Meet Cyrus Chutt Chutneywala of Baroda, Gujarat, waiting for a friend in the the Factory Tavern on Andy Warhol Square in Pittsburgh. His friend, Romesh, calls the bar to let Chutt know he’ll be late and the waitress inadvertently hits the speaker phone and public address switch and lets the entire clientele know she has a hard time getting past that name, Chutneywala. Thus begins Clark Blaise’s comic story “Waiting For Romesh” from his brand new collection The Meagre Tarmac, just out from Biblioasis. (See Philip Marchand’s review in the National Post.)
Clark is an old friend (dating back to the early 1980s and dg’s Iowa Writers Workshop experience) who once made the mistake of inviting dg to stay the night. Clark and his wife, Bharati Mukherjee, were sharing an appointment at Skidmore College in Saratoga Springs and living in palatial splendour in a huge house on Circular Street with an octagonal carriage house and mistress apartment in back. DG somehow managed to stretch that night into three months (this was in the days of dg’s impoverished apprenticeship, um, actually, he is still an impoverished apprentice), the walking definition of a Horrific Guest. Clark moved away, dg stayed in the house til it was sold. He wrote his story “Dog Attempts to Drown Man in Saskatoon” in the little glassed in conservatory.

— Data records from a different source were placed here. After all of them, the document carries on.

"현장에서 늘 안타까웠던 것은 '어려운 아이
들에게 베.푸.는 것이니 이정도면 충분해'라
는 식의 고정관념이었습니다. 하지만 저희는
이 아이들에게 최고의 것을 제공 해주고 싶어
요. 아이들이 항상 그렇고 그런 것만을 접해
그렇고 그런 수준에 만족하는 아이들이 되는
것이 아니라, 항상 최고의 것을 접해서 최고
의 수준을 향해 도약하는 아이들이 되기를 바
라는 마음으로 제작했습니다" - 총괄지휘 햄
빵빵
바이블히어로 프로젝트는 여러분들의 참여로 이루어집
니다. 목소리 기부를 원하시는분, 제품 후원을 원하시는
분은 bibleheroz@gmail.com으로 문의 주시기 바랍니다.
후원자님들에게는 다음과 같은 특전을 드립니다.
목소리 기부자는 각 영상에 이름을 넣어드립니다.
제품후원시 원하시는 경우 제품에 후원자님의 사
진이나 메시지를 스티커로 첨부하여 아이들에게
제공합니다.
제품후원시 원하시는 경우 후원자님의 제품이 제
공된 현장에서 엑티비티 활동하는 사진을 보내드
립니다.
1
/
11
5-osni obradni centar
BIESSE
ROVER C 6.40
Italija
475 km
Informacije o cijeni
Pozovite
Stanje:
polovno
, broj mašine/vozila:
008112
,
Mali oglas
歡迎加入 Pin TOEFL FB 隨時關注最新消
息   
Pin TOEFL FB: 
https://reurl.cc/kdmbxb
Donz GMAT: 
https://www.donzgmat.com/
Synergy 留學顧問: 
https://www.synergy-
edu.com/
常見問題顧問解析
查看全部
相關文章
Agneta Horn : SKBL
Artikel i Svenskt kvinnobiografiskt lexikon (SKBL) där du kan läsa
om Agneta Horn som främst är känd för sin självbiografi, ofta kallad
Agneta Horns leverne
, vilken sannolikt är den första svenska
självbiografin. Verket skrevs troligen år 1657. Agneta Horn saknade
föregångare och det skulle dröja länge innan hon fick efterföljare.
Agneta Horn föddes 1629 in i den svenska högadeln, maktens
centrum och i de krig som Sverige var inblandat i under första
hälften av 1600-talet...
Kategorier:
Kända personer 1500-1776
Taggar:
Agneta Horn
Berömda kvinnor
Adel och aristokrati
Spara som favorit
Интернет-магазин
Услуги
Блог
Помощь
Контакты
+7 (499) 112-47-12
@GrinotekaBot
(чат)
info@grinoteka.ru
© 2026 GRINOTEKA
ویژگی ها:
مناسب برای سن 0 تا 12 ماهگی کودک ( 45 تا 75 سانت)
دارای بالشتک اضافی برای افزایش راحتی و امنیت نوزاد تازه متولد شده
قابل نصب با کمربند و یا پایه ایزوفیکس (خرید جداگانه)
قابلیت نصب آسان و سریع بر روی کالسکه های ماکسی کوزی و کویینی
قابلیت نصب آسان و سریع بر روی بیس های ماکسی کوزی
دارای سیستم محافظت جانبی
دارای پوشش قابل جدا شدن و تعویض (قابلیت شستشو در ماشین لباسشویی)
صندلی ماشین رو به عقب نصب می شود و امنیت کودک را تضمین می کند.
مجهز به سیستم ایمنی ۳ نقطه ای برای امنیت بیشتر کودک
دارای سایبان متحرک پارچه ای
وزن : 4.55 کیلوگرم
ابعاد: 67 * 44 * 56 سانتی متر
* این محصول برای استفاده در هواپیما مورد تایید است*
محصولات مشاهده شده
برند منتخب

Clark Blaise is brilliant story writer and memoirist, intelligent, cosmopolitan, a master of point of view. He has lived multiple lives and written about all of them, from his impoverished childhood in Florida, Pittsburgh and Winnipeg to his extended sojourns in India and his long and eminent teaching career. He is the author of 20 books of fiction and nonfiction. He has taught writing and literature at Emory, Skidmore, Columbia, NYU, Sir George Williams, UC-Berkeley, SUNY-Stony Brook, and the David Thompson University Centre. He has received a Lifetime Achievement Award from the American Academy of Arts and Letters (2003), and in 2010 was made an Officer of the Order of Canada. Nowadays, he divides his time between New York and San Francisco, where he lives with his wife, Bharati Mukherjee.
dg
.
WAITING FOR ROMESH
By Clark Blaise
.
These are the random thought’s, over a late afternoon and early evening, of a balding man waiting for his friend. What is the evolutionary advantage of thinning hair? Could it be that balding apes sensed heat and rain before their hirsute brethren, knowing to seek shelter, thus having more playtime to pass on their genes?
According to theory, one monkey out of an infinite number working on an infinite bank of typewriters will create a flawless draft of King Lear. It puts a human face on the notion of “infinity.” Two or three might come close, misspelling a word or deleting a comma, which seems somehow even more miraculous, more human, and tragic. It signals a failed intent. Perfection seems just a more refined form of accident.
Higher altitudes are cooler because fewer molecules are available for collision, thus releasing energy. Given infinite time, every molecule in a confined space – even if the molecules represent the world’s population and the confined space is earth itself – makes contact with every other.
All roads lead to Rome. It is said that if one sits long enough at a café on the Via Veneto, everyone he has ever known will eventually pass by. This has not proven to be the case, however, for Cyrus Chutneywala of Baroda, Gujarat, seated this afternoon at The Factory Tavern in Andy Warhol Square, Pittsburgh. Cyrus, called Chutt by his Indian friends and Chuck by his colleagues at the Mellon Bank, has been waiting through a long afternoon, dinnertime and now early evening for his Wharton batch-mate, Romesh Kumar.
“I hope you weren’t offended,” the waitress said half an hour earlier, when she set his third narrow flute of beer – this one on the house – in front of him. She is tall and thin, wearing black jeans and a slack, black cutaway T-shirt. He searches for the proper word: singlet? Camisole? Her dark, krinkly hair is gathered in a ponytail. It was she, standing at the end of the bar, who had received Romesh Kumar’s “please-tell-Mr.-Chutneywala-I’m-late” phone call. She accidentally hit the speakerphone and public address system at the same time, alerting indoor and outdoor customers to a Chutneywala in their presence, and that she thought “Chutneywala” sufficiently amusing to ask for a repeat. Everyone had heard her giggle. They overheard her half of the conversation. “His name is what? Chutneywala? Come on, man. Who shall I say is calling? Everyone also heard “Romesh Kumar.” He had no secrets.